One of a generation of mobile young Maasai as comfortable in the internet cafes of downtown Nairobi as in their parents' daub huts, Ole Sayo, who has secondary education and a fistful of diplomas, has given up job opportunities in the city to stay and work with the community.
"Most of the programmes are donor-funded. So if the donors don't get money we, who are the last kind of grassroots people, are not getting funding either," he said.
"We must be worried. We have heard that organisations like Oxfam and others have been affected."
The projects initiated by the Matonyok Nomads' Organisation or MANDO, the non-governmental organisation he set up, have funding requirements of a few thousand dollars each -- tiny in the multi-billion dollar aid industry.
They include building rainwater-harvesting tanks at the local school which has no water or electricity, helping Maasai beadworkers market their beads, increasing awareness about the dangers of female circumcision and improving inoculation and water supplies for cattle.
Lacking government support, Ole Sayo and other young, educated Maasai are having to step in to try to provide their community with basics taken for granted even in Kenya's capital.
With just $500 in personal savings and donations from the community, Ole Sanyo has stocked the MANDO office -- previously furnished with just a simple desk and computer -- with essential foodstuffs, turning it into a small community stall.

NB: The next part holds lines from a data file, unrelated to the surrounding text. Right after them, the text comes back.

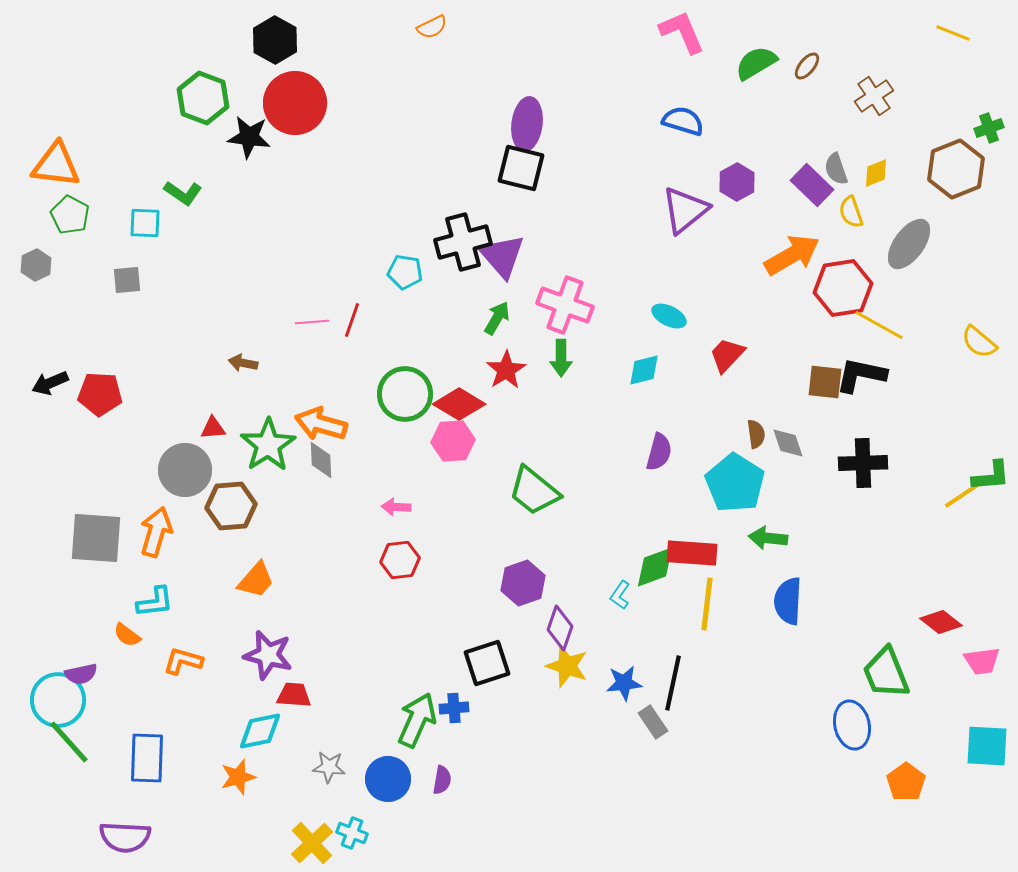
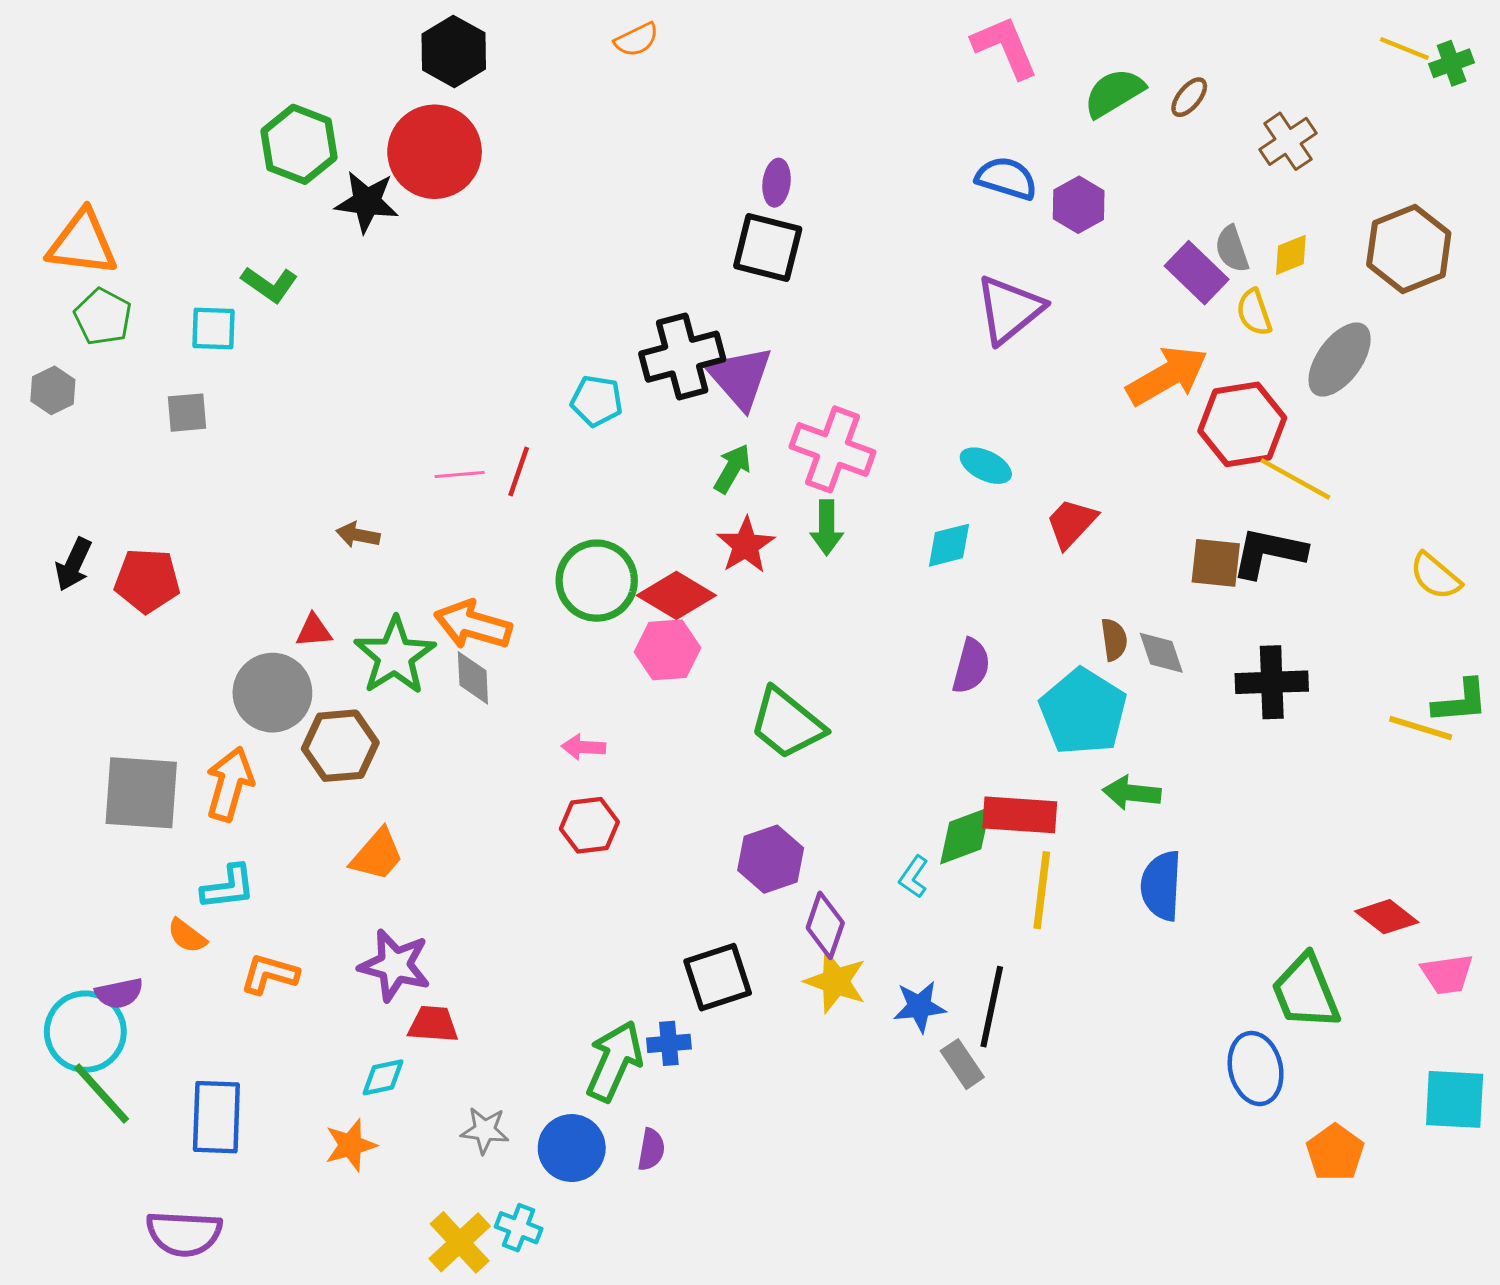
black hexagon: (275, 40) -> (454, 51), moved
purple ellipse: (527, 124) -> (777, 183), size x0.6
green cross: (989, 128) -> (1452, 63), moved
purple hexagon: (737, 182) -> (1079, 205), moved
yellow semicircle: (979, 342) -> (1435, 576), moved
black arrow: (50, 383) -> (73, 564), turned -42
yellow line: (964, 494) -> (1421, 728), turned 51
cyan diamond: (260, 731) -> (383, 1077), size x0.7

The small profits the stall makes go back into the community projects. He has also turned to still-available micro-loans for funding, appealing for $2,000 from the International Child Resource Institute, an agency that requires part of the loan repayment be ploughed back into the community.
That money will be used to set up a small garden farm to grow green vegetables for the stall.
"We can grow vegetables to make more money for the organisation and at the same time improve nutritional levels and provide an example that others can follow," he said.